Monday, October 5, 2009

Book 6: The Man and the Monster.

I am sure somewhere in my school career I was supposed to read Frankenstein by Mary Shelley. And I am about 100% positive that rather than reading about the monster I decided to go to sparknotes.com and just read the summary. In fact, I know that I didn’t read it in one of my college classes because I fell behind and luckily for me, it was one of those classes where you could choose your essays on the test and I simply picked the ones not about Frankenstein.

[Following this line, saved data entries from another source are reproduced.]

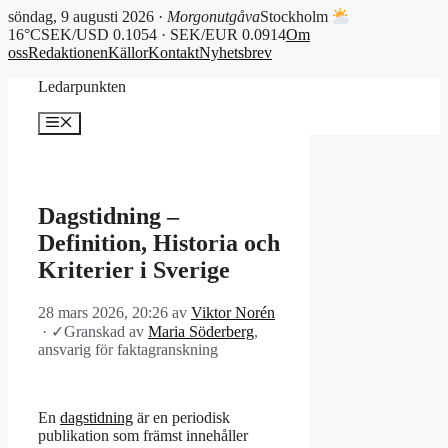
söndag, 9 augusti 2026 ·
Morgonutgåva
Stockholm
16°C
SEK/USD 0.1054 · SEK/EUR 0.0914
Om
oss
Redaktionen
Källor
Kontakt
Nyhetsbrev
Hoppa
Ledarpunkten
till
innehåll
Meny
Dagstidning –
Definition, Historia och
Kriterier i Sverige
28 mars 2026, 20:26
av
Viktor Norén
·
✓
Granskad av
Maria Söderberg
,
ansvarig för faktagranskning
En
dagstidning
är en periodisk
publikation som främst innehåller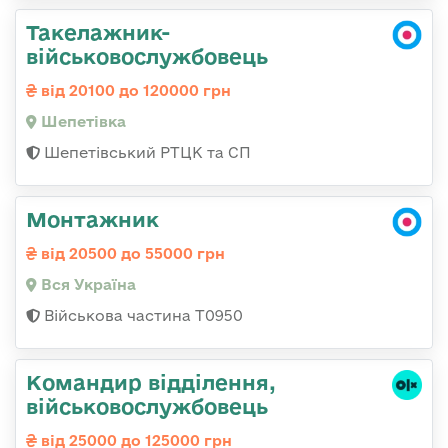
Такелажник-
військовослужбовець
від 20100 до 120000 грн
Шепетівка
Шепетівський РТЦК та СП
Монтажник
від 20500 до 55000 грн
Вся Україна
Військова частина Т0950
Командир відділення,
військовослужбовець
від 25000 до 125000 грн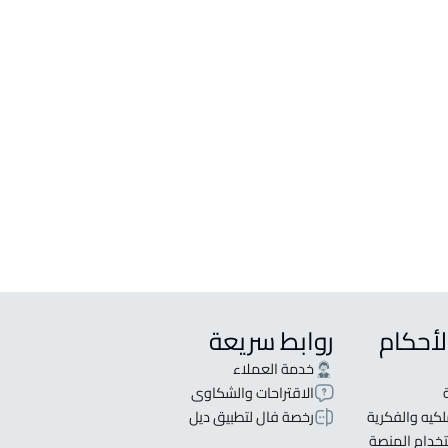
لبيع في حوطة بني تميم
لإيجار في حوطة بني تميم
شقة للبيع في حوطة بني تميم
شقة للإيجار في حوطة بني تميم
شقتين للبيع في حوطة بني تميم
ثلاث شقق للبيع في حوطة بني تميم
لأحكام
روابط سريعة
خدمة العملاء
الاقتراحات والشكاوى
كيه والفكرية
رخصة فال لتطبيق ديل
خدام المنصة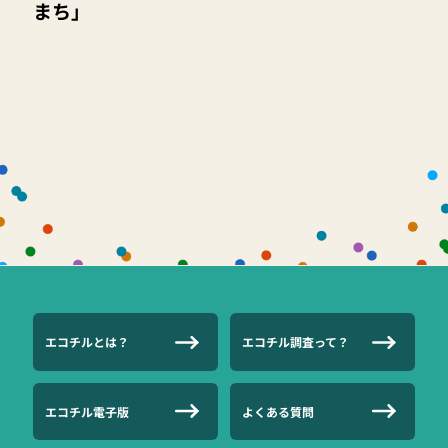
まち」
エコチルとは？
エコチル調査って？
エコチル電子版
よくある質問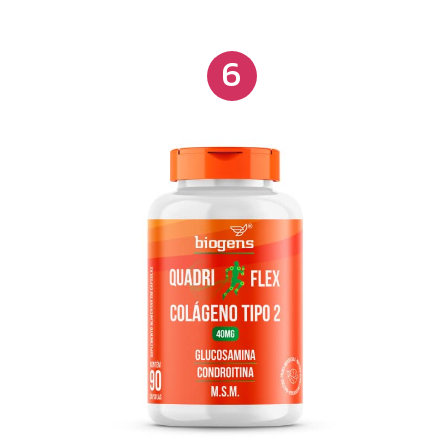
encontrado em alimentos e suplementos, essencial
para a saúde das articulações e cartilagens.
6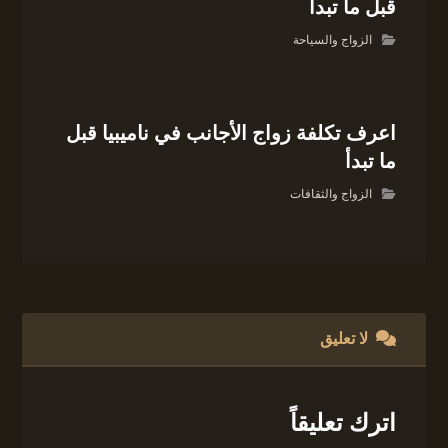
قبل ما تبدأ
الزواج والسياحة
اعرف تكلفة زواج الأجانب في ناميبيا قبل
ما تبدأ
الزواج والثقافات
لا تعليق
اترك تعليقاً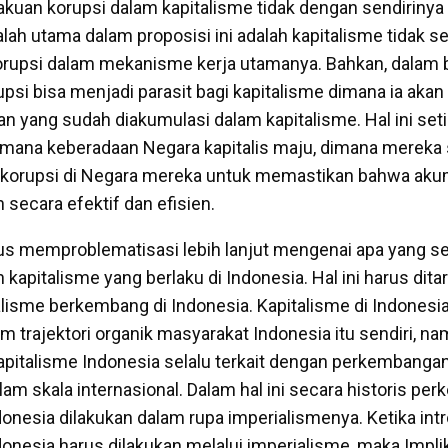
akuan korupsi dalam kapitalisme tidak dengan sendirinya
ah utama dalam proposisi ini adalah kapitalisme tidak se
upsi dalam mekanisme kerja utamanya. Bahkan, dalam 
psi bisa menjadi parasit bagi kapitalisme dimana ia aka
an yang sudah diakumulasi dalam kapitalisme. Hal ini set
aimana keberadaan Negara kapitalis maju, dimana merek
 korupsi di Negara mereka untuk memastikan bahwa aku
n secara efektif dan efisien.
arus memproblematisasi lebih lanjut mengenai apa yang 
apitalisme yang berlaku di Indonesia. Hal ini harus ditar
lisme berkembang di Indonesia. Kapitalisme di Indonesia
 trajektori organik masyarakat Indonesia itu sendiri, n
italisme Indonesia selalu terkait dengan perkembangan
am skala internasional. Dalam hal ini secara historis per
donesia dilakukan dalam rupa imperialismenya. Ketika int
donesia harus dilakukan melalui imperialisme, maka Implik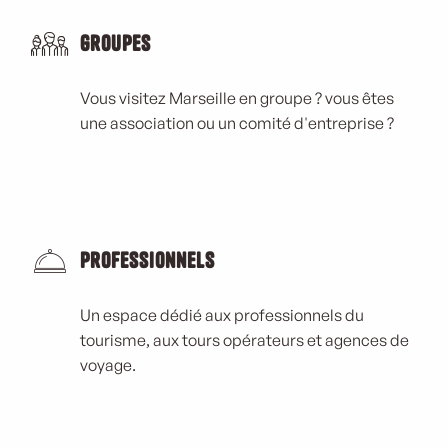
Groupes
Vous visitez Marseille en groupe ? vous êtes
une association ou un comité d'entreprise ?
Professionnels
Un espace dédié aux professionnels du
tourisme, aux tours opérateurs et agences de
voyage.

To be perfectly honest, I don’t know what I had against Frankenstein. Perhaps I thought the book had to do a lot with the monster and would leave me trembling in my bed at night. This explanation makes sense seeing as after I saw the movie Signs I slept with a glass of water by my bed for over two weeks to splash on the aliens. And that I almost cried in I am Legend and the new King Kong. Matt laughed at me both times while also cringing as he tried to dig my nails out of his arms.

I am hoping by this point that you understand one thing: I am a huge chicken when it comes to anything remotely scary. My junior year of high school I scheduled a counseling appointment to talk about colleges on the day I knew we would be watching Poltergeist in class because I was afraid I would start crying. So yes, I am a chicken and perhaps that is where my fear of reading Frankenstein stems from.

The truth is, the book is not really about the scary monster who is trying to eat people and do other monsterish type things (or at least I am not to the bonecrushing, screaming, murderous part just yet, if there even is one). Instead, it seems to be more about Victor Frankenstein, the creator of the creature and a man who is just as much a monster as his monster.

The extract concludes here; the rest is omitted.